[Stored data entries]
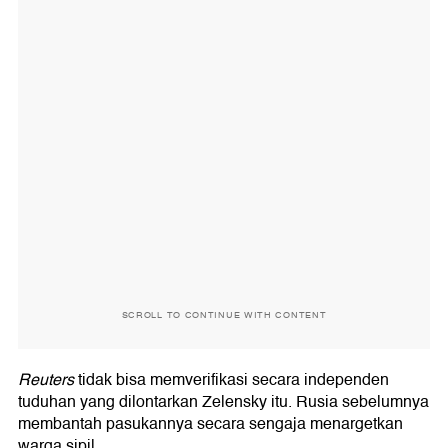
SCROLL TO CONTINUE WITH CONTENT
Reuters
tidak bisa memverifikasi secara independen
tuduhan yang dilontarkan Zelensky itu. Rusia sebelumnya
membantah pasukannya secara sengaja menargetkan
warga sipil.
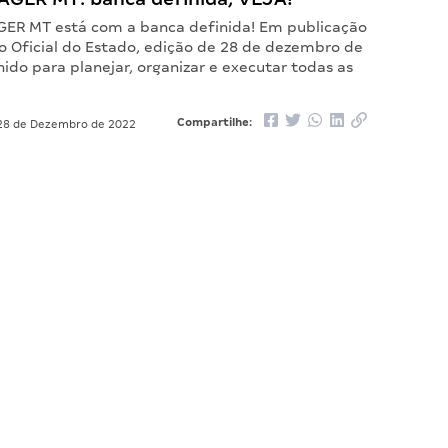
GER MT está com a banca definida! Em publicação
io Oficial do Estado, edição de 28 de dezembro de
hido para planejar, organizar e executar todas as
Compartilhe:
8 de Dezembro de 2022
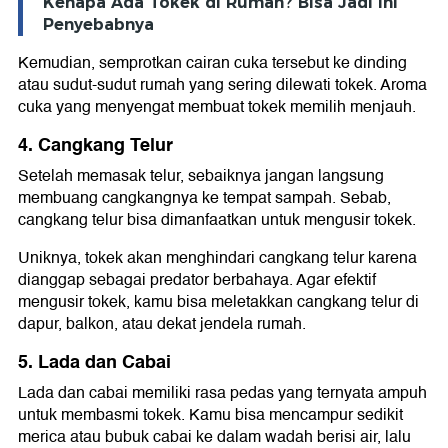
Kenapa Ada Tokek di Rumah? Bisa Jadi Ini
Penyebabnya
Kemudian, semprotkan cairan cuka tersebut ke dinding
atau sudut-sudut rumah yang sering dilewati tokek. Aroma
cuka yang menyengat membuat tokek memilih menjauh.
4. Cangkang Telur
Setelah memasak telur, sebaiknya jangan langsung
membuang cangkangnya ke tempat sampah. Sebab,
cangkang telur bisa dimanfaatkan untuk mengusir tokek.
Uniknya, tokek akan menghindari cangkang telur karena
dianggap sebagai predator berbahaya. Agar efektif
mengusir tokek, kamu bisa meletakkan cangkang telur di
dapur, balkon, atau dekat jendela rumah.
5. Lada dan Cabai
Lada dan cabai memiliki rasa pedas yang ternyata ampuh
untuk membasmi tokek. Kamu bisa mencampur sedikit
merica atau bubuk cabai ke dalam wadah berisi air, lalu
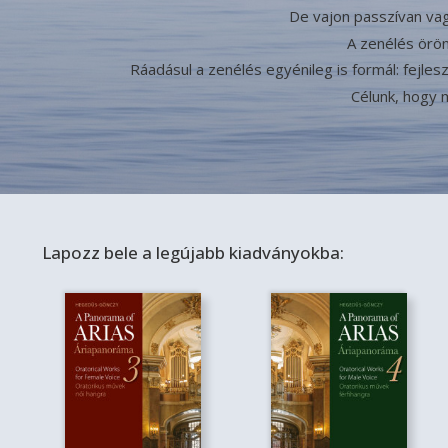
De vajon passzívan vag
A zenélés örö
Ráadásul a zenélés egyénileg is formál: fejle
Célunk, hogy 
Lapozz bele a legújabb kiadványokba:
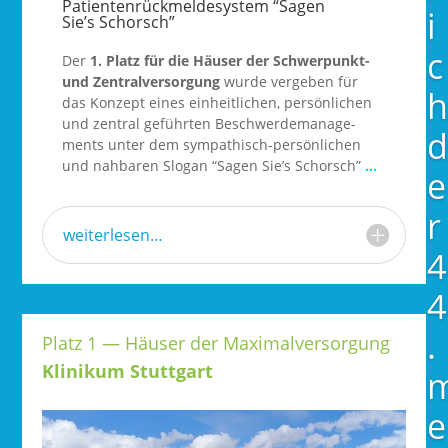
Patientenrückmeldesystem “Sagen
i
Sie’s Schorsch”
c
Der
1. Platz für die Häu­ser der Schwer­punkt-
und Zen­tral­ver­sor­gung
wur­de ver­ge­ben für
h
das Kon­zept eines ein­heit­li­chen, per­sön­li­chen
und zen­tral geführ­ten Beschwer­de­ma­nage­
d
ments unter dem sym­pa­thisch-per­sön­li­chen
und nah­ba­ren Slo­gan “Sagen Sie’s Schorsch”
…
e
r
weiterlesen…
4
4
.
Platz 1 — Häuser der Maximalversorgung
Klinikum Stuttgart
e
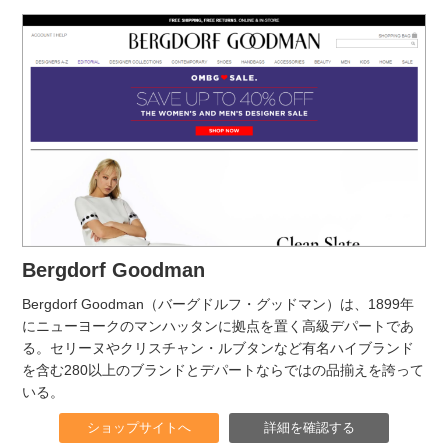
Bergdorf Goodman
Bergdorf Goodman（バーグドルフ・グッドマン）は、1899年
にニューヨークのマンハッタンに拠点を置く高級デパートであ
る。セリーヌやクリスチャン・ルブタンなど有名ハイブランド
を含む280以上のブランドとデパートならではの品揃えを誇って
いる。
ショップサイトへ
詳細を確認する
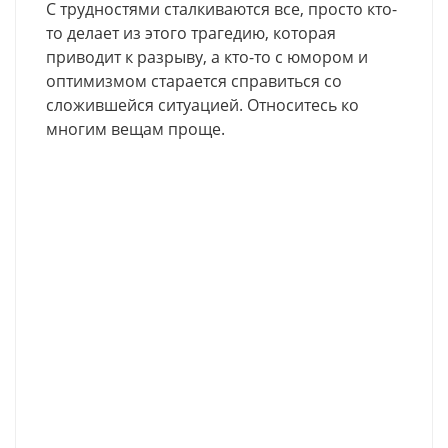
С трудностями сталкиваются все, просто кто-
то делает из этого трагедию, которая
приводит к разрыву, а кто-то с юмором и
оптимизмом старается справиться со
сложившейся ситуацией. Относитесь ко
многим вещам проще.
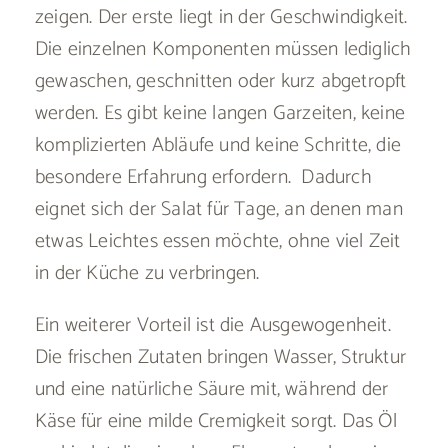
zeigen. Der erste liegt in der Geschwindigkeit.
Die einzelnen Komponenten müssen lediglich
gewaschen, geschnitten oder kurz abgetropft
werden. Es gibt keine langen Garzeiten, keine
komplizierten Abläufe und keine Schritte, die
besondere Erfahrung erfordern. Dadurch
eignet sich der Salat für Tage, an denen man
etwas Leichtes essen möchte, ohne viel Zeit
in der Küche zu verbringen.
Ein weiterer Vorteil ist die Ausgewogenheit.
Die frischen Zutaten bringen Wasser, Struktur
und eine natürliche Säure mit, während der
Käse für eine milde Cremigkeit sorgt. Das Öl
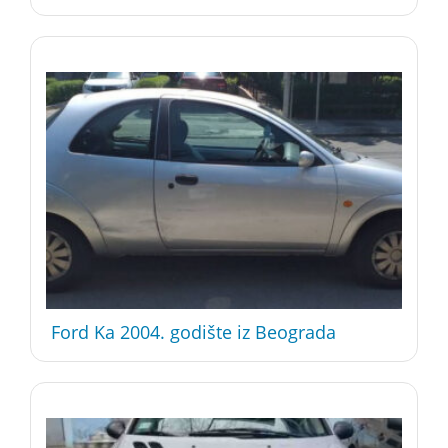
Ford Ka 2004. godište iz Beograda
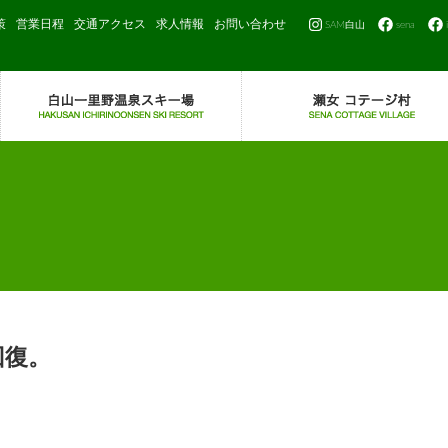
策
営業日程
交通アクセス
求人情報
お問い合わせ
SAM白山
sena
回復。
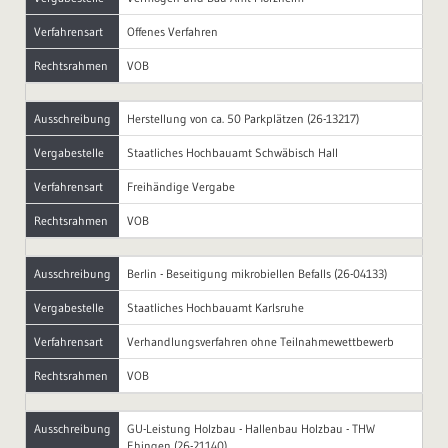
Verfahrensart
Offenes Verfahren
Rechtsrahmen
VOB
Ausschreibung
Herstellung von ca. 50 Parkplätzen (26-13217)
Vergabestelle
Staatliches Hochbauamt Schwäbisch Hall
Verfahrensart
Freihändige Vergabe
Rechtsrahmen
VOB
Ausschreibung
Berlin - Beseitigung mikrobiellen Befalls (26-04133)
Vergabestelle
Staatliches Hochbauamt Karlsruhe
Verfahrensart
Verhandlungsverfahren ohne Teilnahmewettbewerb
Rechtsrahmen
VOB
Ausschreibung
GU-Leistung Holzbau - Hallenbau Holzbau - THW
Ehingen (26-21140)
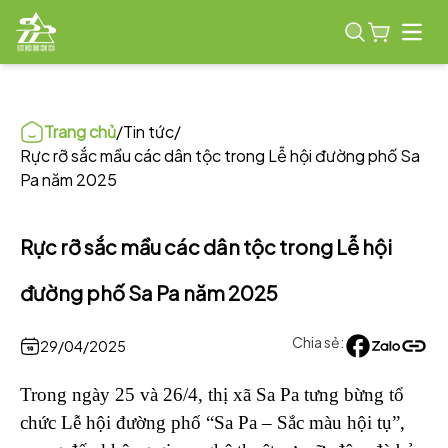
Open
Trang chủ
/
Tin tức
/
Rực rỡ sắc mầu các dân tộc trong Lễ hội đường phố Sa
Pa năm 2025
Rực rỡ sắc mầu các dân tộc trong Lễ hội
đường phố Sa Pa năm 2025
Chia sẻ:
29/04/2025
Trong ngày 25 và 26/4, thị xã Sa Pa tưng bừng tổ
chức Lễ hội đường phố “Sa Pa – Sắc màu hội tụ”,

> What is expected
Find all the lines with "Lada" in the data and copy them.

> Solved problem
5. Lada dan Cabai
Lada dan cabai memiliki rasa pedas yang ternyata ampuh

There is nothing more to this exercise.